Canadians had a very good weekend as we opened the new war museum and paid tribute to our veterans. I felt very good about that. That was a non-partisan piece of governance and I thought it went very well for the country. No one here would argue with that, I am sure.
We have this very partisan, 10 out of 10 delivery of landmines here intended to, at least at this point, cause a vote. We will have a vote. I will be one of the 308 members. Just for the record, I know there are 308 MPs. One is the Speaker and one of our seats is vacant. We are waiting for a byelection in Labrador. I am hoping the new member will be from the party that I know best, the Liberal Party.

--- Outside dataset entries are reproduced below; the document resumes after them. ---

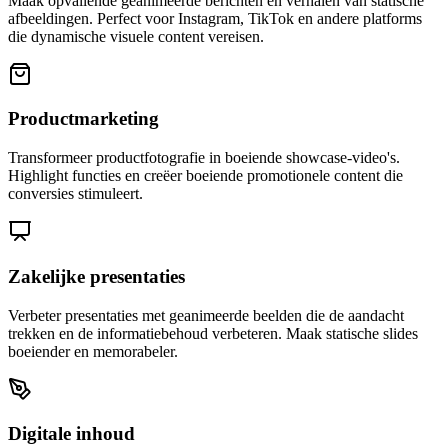
Maak opvallende geanimeerde berichten en verhalen van statische
afbeeldingen. Perfect voor Instagram, TikTok en andere platforms
die dynamische visuele content vereisen.
Productmarketing
Transformeer productfotografie in boeiende showcase-video's.
Highlight functies en creëer boeiende promotionele content die
conversies stimuleert.
Zakelijke presentaties
Verbeter presentaties met geanimeerde beelden die de aandacht
trekken en de informatiebehoud verbeteren. Maak statische slides
boeiender en memorabeler.
Digitale inhoud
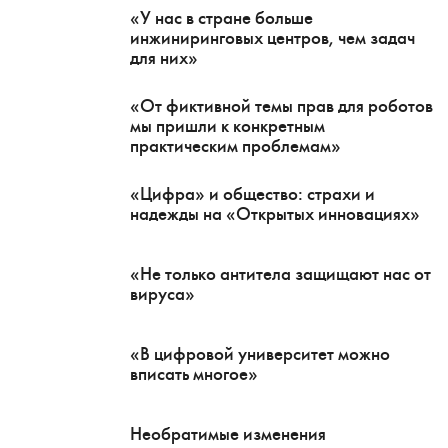
«У нас в стране больше
инжиниринговых центров, чем задач
для них»
«От фиктивной темы прав для роботов
мы пришли к конкретным
практическим проблемам»
«Цифра» и общество: страхи и
надежды на «Открытых инновациях»
«Не только антитела защищают нас от
вируса»
«В цифровой университет можно
вписать многое»
Необратимые изменения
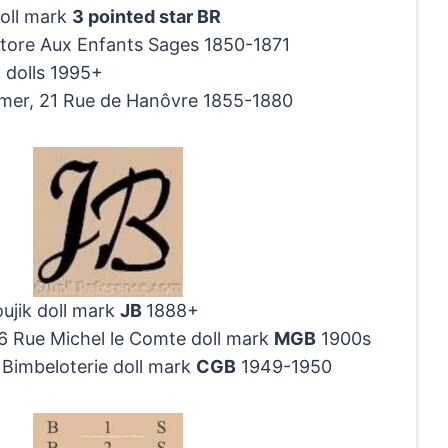
oll mark
3 pointed star BR
 store Aux Enfants Sages 1850-1871
 dolls 1995+
umer, 21 Rue de Hanôvre 1855-1880
ujik doll mark
JB
1888+
16 Rue Michel le Comte doll mark
MGB
1900s
 Bimbeloterie doll mark
CGB
1949-1950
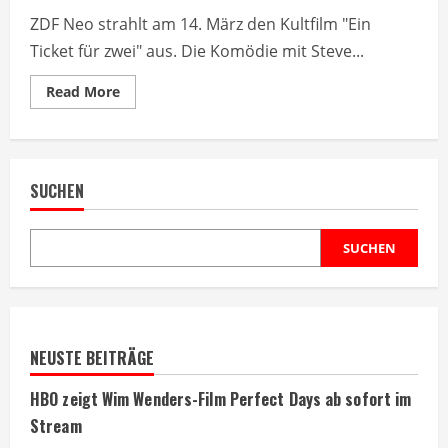
ZDF Neo strahlt am 14. März den Kultfilm "Ein
Ticket für zwei" aus. Die Komödie mit Steve...
Read
Read More
more
about
ZDF
Neo
zeigt
Buddy-
SUCHEN
Movie
mit
Steve
Martin
am
SUCHEN
14.
März
NEUSTE BEITRÄGE
HBO zeigt Wim Wenders-Film Perfect Days ab sofort im
Stream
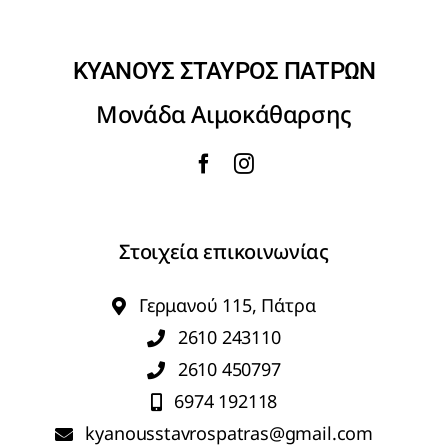
ΚΥΑΝΟΥΣ ΣΤΑΥΡΟΣ ΠΑΤΡΩΝ
Μονάδα Αιμοκάθαρσης
Στοιχεία επικοινωνίας
Γερμανού 115, Πάτρα
2610 243110
2610 450797
6974 192118
kyanousstavrospatras@gmail.com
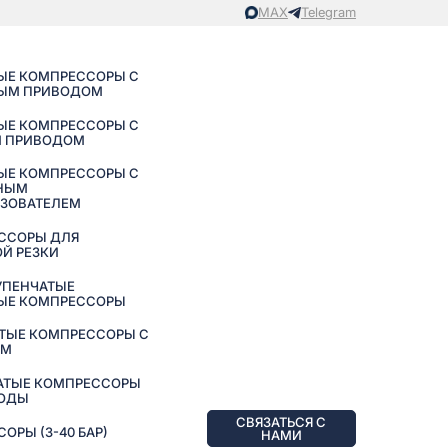
MAX
Telegram
ЫЕ КОМПРЕССОРЫ С
ЫМ ПРИВОДОМ
ЫЕ КОМПРЕССОРЫ С
 ПРИВОДОМ
ЫЕ КОМПРЕССОРЫ С
НЫМ
АЗОВАТЕЛЕМ
ССОРЫ ДЛЯ
Й РЕЗКИ
УПЕНЧАТЫЕ
ЫЕ КОМПРЕССОРЫ
ТЫЕ КОМПРЕССОРЫ С
ЕМ
АТЫЕ КОМПРЕССОРЫ
ВОДЫ
СВЯЗАТЬСЯ С
РЫ (3-40 БАР)
НАМИ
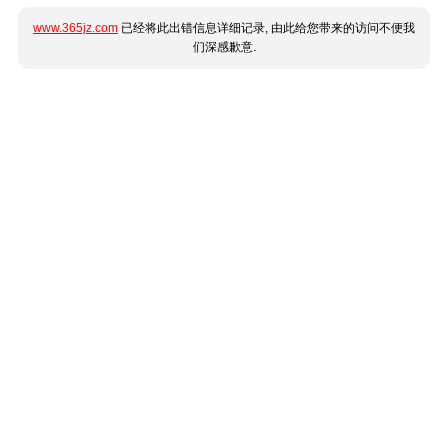
www.365jz.com
已经将此出错信息详细记录, 由此给您带来的访问不便我
们深感歉意.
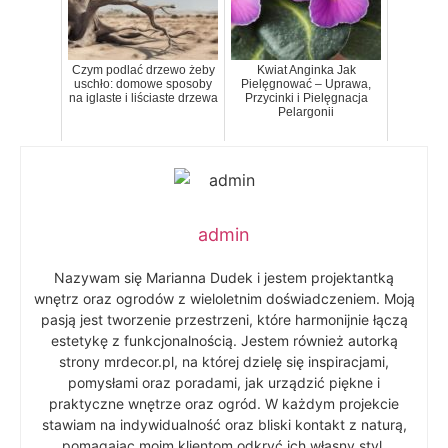
Czym podlać drzewo żeby
Kwiat Anginka Jak
uschło: domowe sposoby
Pielęgnować – Uprawa,
na iglaste i liściaste drzewa
Przycinki i Pielęgnacja
Pelargonii
admin
Nazywam się Marianna Dudek i jestem projektantką
wnętrz oraz ogrodów z wieloletnim doświadczeniem. Moją
pasją jest tworzenie przestrzeni, które harmonijnie łączą
estetykę z funkcjonalnością. Jestem również autorką
strony mrdecor.pl, na której dzielę się inspiracjami,
pomysłami oraz poradami, jak urządzić piękne i
praktyczne wnętrze oraz ogród. W każdym projekcie
stawiam na indywidualność oraz bliski kontakt z naturą,
pomagając moim klientom odkryć ich własny styl.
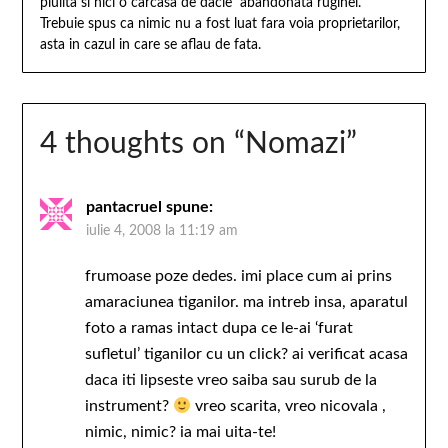
piulita si nici o carcasa de dacie abandonata ruginei.
Trebuie spus ca nimic nu a fost luat fara voia proprietarilor,
asta in cazul in care se aflau de fata.
4 thoughts on “
Nomazi
”
pantacruel
spune:
iulie 4, 2008 la 11:19 am
frumoase poze dedes. imi place cum ai prins
amaraciunea tiganilor. ma intreb insa, aparatul
foto a ramas intact dupa ce le-ai ‘furat
sufletul’ tiganilor cu un click? ai verificat acasa
daca iti lipseste vreo saiba sau surub de la
instrument?
vreo scarita, vreo nicovala ,
nimic, nimic? ia mai uita-te!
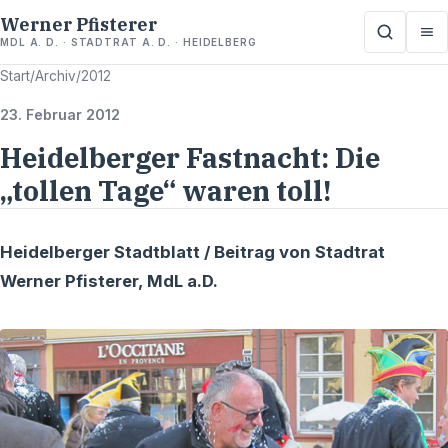
Werner Pfisterer
MDL A. D. · STADTRAT A. D. · HEIDELBERG
Start
/
Archiv
/
2012
23. Februar 2012
Heidelberger Fastnacht: Die
„tollen Tage“ waren toll!
Heidelberger Stadtblatt / Beitrag von Stadtrat
Werner Pfisterer, MdL a.D.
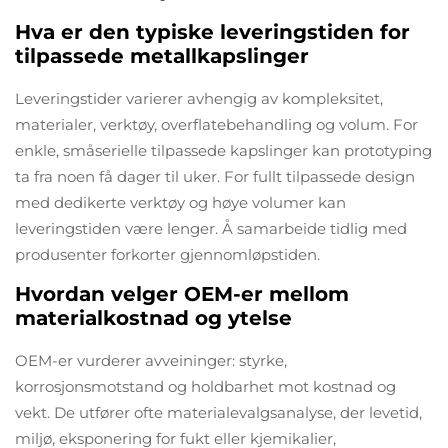
Hva er den typiske leveringstiden for
tilpassede metallkapslinger
Leveringstider varierer avhengig av kompleksitet,
materialer, verktøy, overflatebehandling og volum. For
enkle, småserielle tilpassede kapslinger kan prototyping
ta fra noen få dager til uker. For fullt tilpassede design
med dedikerte verktøy og høye volumer kan
leveringstiden være lenger. Å samarbeide tidlig med
produsenter forkorter gjennomløpstiden.
Hvordan velger OEM-er mellom
materialkostnad og ytelse
OEM-er vurderer avveininger: styrke,
korrosjonsmotstand og holdbarhet mot kostnad og
vekt. De utfører ofte materialevalgsanalyse, der levetid,
miljø, eksponering for fukt eller kjemikalier,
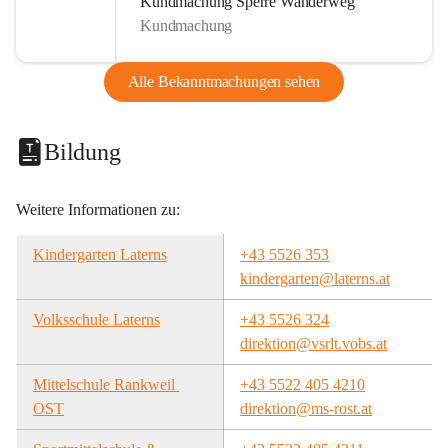
Kundmachung Sperre Wanderweg
Kundmachung
Alle Bekanntmachungen sehen
Bildung
Weitere Informationen zu:
Kindergarten Laterns
+43 5526 353
kindergarten@laterns.at
Volksschule Laterns
+43 5526 324
direktion@vsrlt.vobs.at
Mittelschule Rankweil 
+43 5522 405 4210
OST
direktion@ms-rost.at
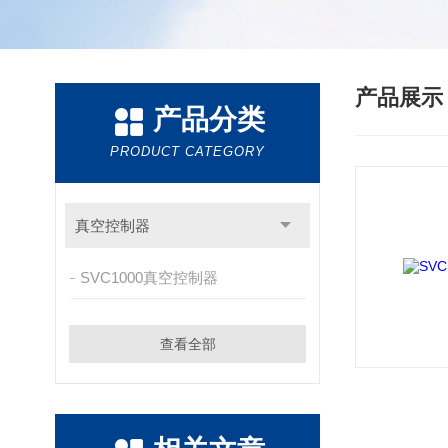
产品展
产品分类
PRODUCT CATEGORY
真空控制器
SVC1000真空控制器
查看全部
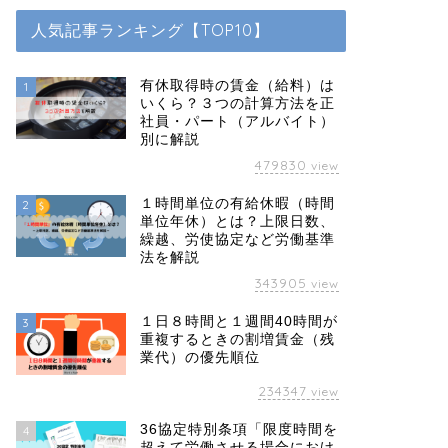
人気記事ランキング【TOP10】
有休取得時の賃金（給料）は
1
いくら？３つの計算方法を正
社員・パート（アルバイト）
別に解説
479830
view
１時間単位の有給休暇（時間
2
単位年休）とは？上限日数、
繰越、労使協定など労働基準
法を解説
343905
view
１日８時間と１週間40時間が
3
重複するときの割増賃金（残
業代）の優先順位
234347
view
36協定特別条項「限度時間を
4
超えて労働させる場合におけ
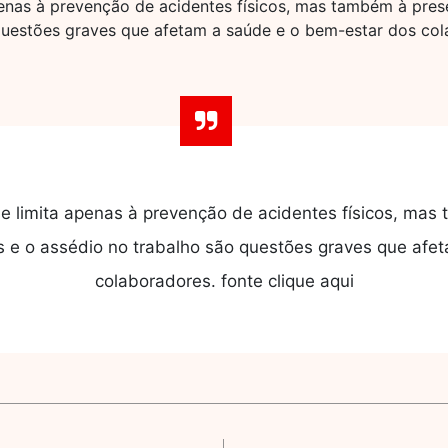
penas à prevenção de acidentes físicos, mas também à pres
 questões graves que afetam a saúde e o bem-estar dos col
se limita apenas à prevenção de acidentes físicos, ma
is e o assédio no trabalho são questões graves que af
colaboradores. fonte clique aqui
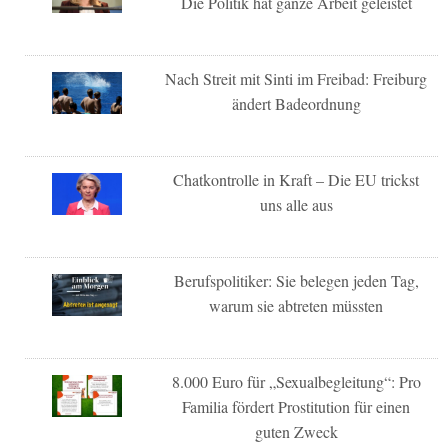
Die Politik hat ganze Arbeit geleistet
Nach Streit mit Sinti im Freibad: Freiburg
ändert Badeordnung
Chatkontrolle in Kraft – Die EU trickst
uns alle aus
Berufspolitiker: Sie belegen jeden Tag,
warum sie abtreten müssten
8.000 Euro für „Sexualbegleitung“: Pro
Familia fördert Prostitution für einen
guten Zweck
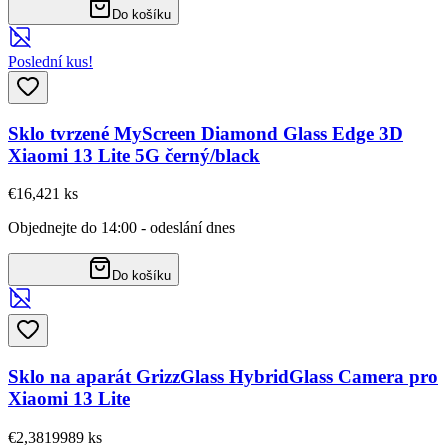
Do košíku
Poslední kus!
Sklo tvrzené MyScreen Diamond Glass Edge 3D
Xiaomi 13 Lite 5G černý/black
€16,42
1
ks
Objednejte do 14:00 - odeslání dnes
Do košíku
Sklo na aparát GrizzGlass HybridGlass Camera pro
Xiaomi 13 Lite
€2,38
19989
ks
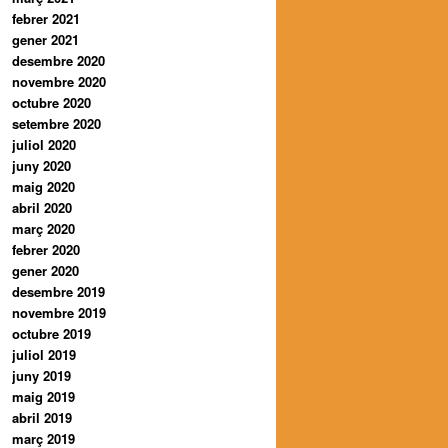
febrer 2021
gener 2021
desembre 2020
novembre 2020
octubre 2020
setembre 2020
juliol 2020
juny 2020
maig 2020
abril 2020
març 2020
febrer 2020
gener 2020
desembre 2019
novembre 2019
octubre 2019
juliol 2019
juny 2019
maig 2019
abril 2019
març 2019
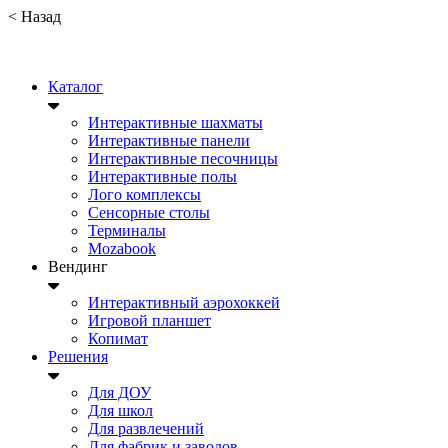
<
Назад
Каталог
Интерактивные шахматы
Интерактивные панели
Интерактивные песочницы
Интерактивные полы
Лого комплексы
Сенсорные столы
Терминалы
Mozabook
Вендинг
Интерактивный аэрохоккей
Игровой планшет
Копимат
Решения
Для ДОУ
Для школ
Для развлечений
Для фабрик и заводов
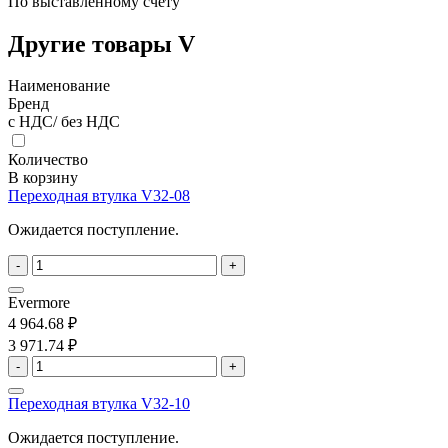
По выставленному счету
Другие товары V
Наименование
Бренд
с НДС/ без НДС
Количество
В корзину
Переходная втулка V32-08
Ожидается поступление.
-
+
Evermore
4 964.68 ₽
3 971.74 ₽
-
+
Переходная втулка V32-10
Ожидается поступление.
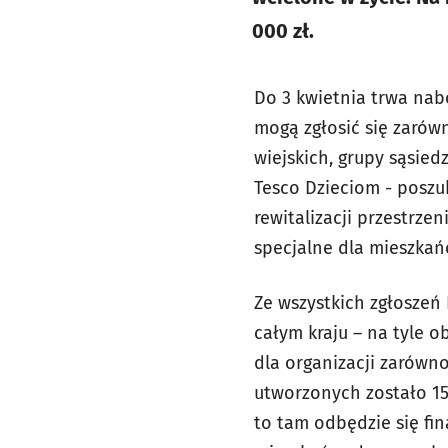
000 zł.
Do 3 kwietnia trwa na
mogą zgłosić się zarów
wiejskich, grupy sąsied
Tesco Dzieciom - poszu
rewitalizacji przestrze
specjalne dla mieszkań
Ze wszystkich zgłoszeń
całym kraju – na tyle 
dla organizacji zarówn
utworzonych zostało 15
to tam odbędzie się fin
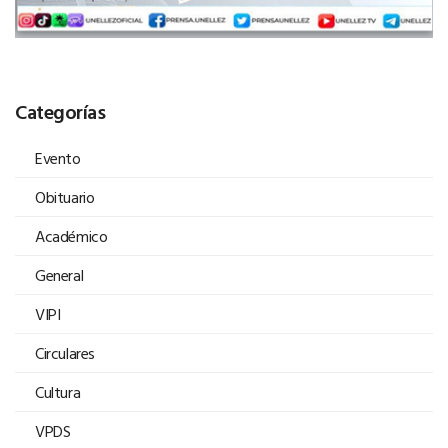
Categorías
Evento
Obituario
Académico
General
VIPI
Circulares
Cultura
VPDS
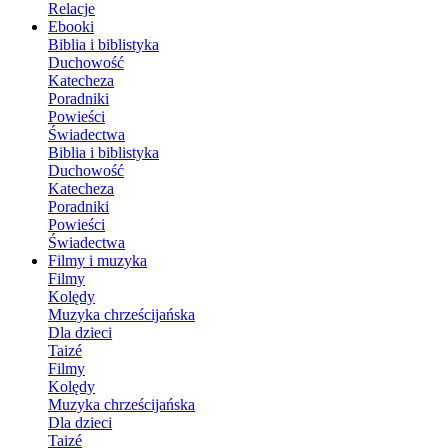
Relacje
Ebooki
Biblia i biblistyka
Duchowość
Katecheza
Poradniki
Powieści
Świadectwa
Biblia i biblistyka
Duchowość
Katecheza
Poradniki
Powieści
Świadectwa
Filmy i muzyka
Filmy
Kolędy
Muzyka chrześcijańska
Dla dzieci
Taizé
Filmy
Kolędy
Muzyka chrześcijańska
Dla dzieci
Taizé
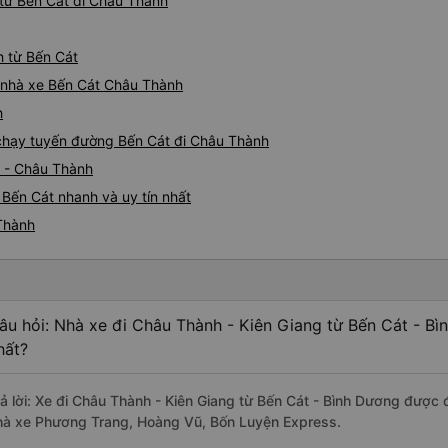
từ Bến Cát đi Châu Thành
h từ Bến Cát
iá nhà xe Bến Cát Châu Thành
h
e chạy tuyến đường Bến Cát đi Châu Thành
t - Châu Thành
Bến Cát nhanh và uy tín nhất
 Thành
âu hỏi: Nhà xe đi Châu Thành - Kiên Giang từ Bến Cát - Bì
hất?
rả lời: Xe đi Châu Thành - Kiên Giang từ Bến Cát - Bình Dương được 
hà xe Phương Trang, Hoàng Vũ, Bốn Luyện Express.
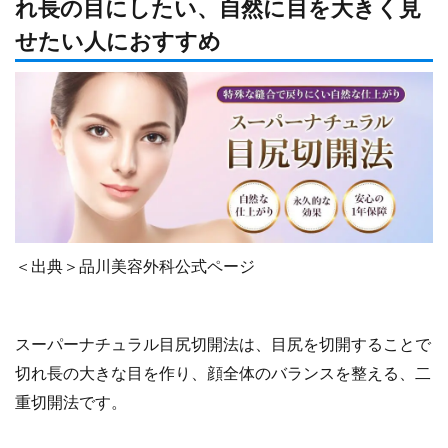
れ長の目にしたい、自然に目を大きく見
せたい人におすすめ
＜出典＞品川美容外科公式ページ
スーパーナチュラル目尻切開法は、目尻を切開することで
切れ長の大きな目を作り、顔全体のバランスを整える、二
重切開法です。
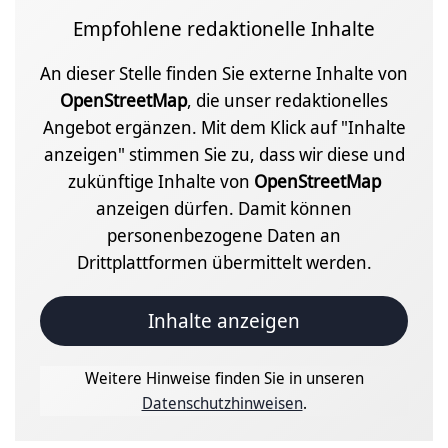
Empfohlene redaktionelle Inhalte
An dieser Stelle finden Sie externe Inhalte von
OpenStreetMap
, die unser redaktionelles
Angebot ergänzen. Mit dem Klick auf "Inhalte
anzeigen" stimmen Sie zu, dass wir diese und
zukünftige Inhalte von
OpenStreetMap
anzeigen dürfen. Damit können
personenbezogene Daten an
Drittplattformen übermittelt werden.
Inhalte anzeigen
Weitere Hinweise finden Sie in unseren
Datenschutzhinweisen
.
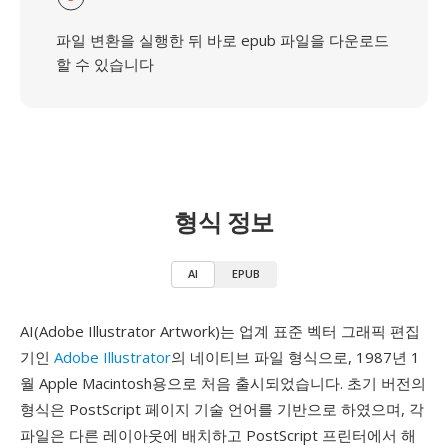
파일 변환을 실행한 뒤 바로 epub 파일을 다운로드
할 수 있습니다
형식 정보
AI
EPUB
AI(Adobe Illustrator Artwork)는 업계 표준 벡터 그래픽 편집
기인
Adobe Illustrator
의 네이티브 파일 형식으로, 1987년 1
월 Apple Macintosh용으로 처음 출시되었습니다. 초기 버전의
형식은 PostScript 페이지 기술 언어를 기반으로 하였으며, 각
파일은 다른 레이아웃에 배치하고 PostScript 프린터에서 해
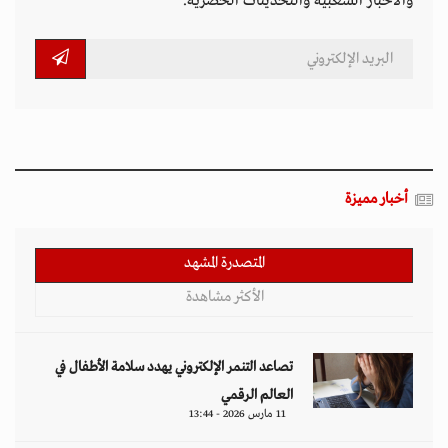
والأخبار الشعبية والتحديثات الحصرية.
أخبار مميزة
المتصدرة المشهد
الأكثر مشاهدة
تصاعد التنمر الإلكتروني يهدد سلامة الأطفال في
العالم الرقمي
11 مارس 2026 - 13:44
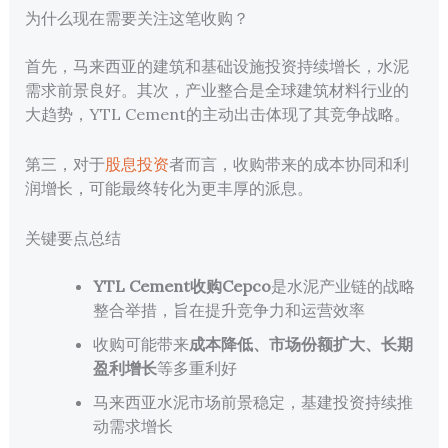
为什么现在需要关注这笔收购？
首先，马来西亚的建筑和基础设施投资持续增长，水泥
需求前景良好。其次，产业整合是全球建筑材料行业的
大趋势，YTL Cement的主动出击体现了其竞争战略。
第三，对于
股息投资
者而言，收购带来的成本协同和利
润增长，可能最终转化为更丰厚的派息。
关键要点总结
YTL Cement收购Cepco
是水泥产业链的战略
整合举措，旨在提升竞争力和运营效率
收购可能带来
成本降低、市场份额扩大、长期
盈利增长
等多重利好
马来西亚水泥市场前景稳定，基建投资持续推
动需求增长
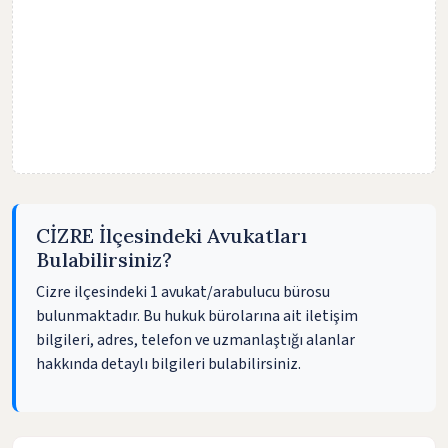
CİZRE İlçesindeki Avukatları
Bulabilirsiniz?
Cizre ilçesindeki 1 avukat/arabulucu bürosu
bulunmaktadır. Bu hukuk bürolarına ait iletişim
bilgileri, adres, telefon ve uzmanlaştığı alanlar
hakkında detaylı bilgileri bulabilirsiniz.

However, the voters in Labrador will know what is best and I will have to accept their judgment, whatever that is. There will be 306 of us who will have a chance to vote. I am hoping that the vote will not be on the motion we have cynically floated by the House today. I am hoping it will be on a matter of substance and a matter dealing with the budget.
There is a tonne, a list this long of things in the budget. Maybe not every Canadian agrees with everything in the budget, but there are a whole lot of good things in there, dealing with infrastructure for our cities, early learning, and reinvestment in our armed forces. The record here is replete with discussion on the budget.
Regrettably, we are not discussing the budget now, but that debate must be imminent. I am encouraging the government House leadership to get to a debate on the budget as soon as we can. When that debate is near the end, then we will have a vote. That vote will be a confidence vote not because we make it that but because a money bill, a budget vote, is a confidence vote.
In the meantime, I have some work to do. My colleagues on this side of the House have work to do and there are probably some members in opposition who have work to do. I am hoping they will get a chance to do it with all the political rhetoric going on because it has not helped the House too much. The rhetoric is getting so sharp that some of us are getting awfully distracted. I admit I get a little distracted at times by the sharpness of the rhetoric. It is not necessary to be that sharp. We could probably do a little better.
I am hopeful that colleagues on both sides of the House will have a few more days, a few more weeks or, who knows, a few more months to make this Parliament work. That is what my constituents want me to do. I will continue to do that, but I know we will have a vote coming up. I am getting ready for that as are members opposite. On this side we are planning to win that vote.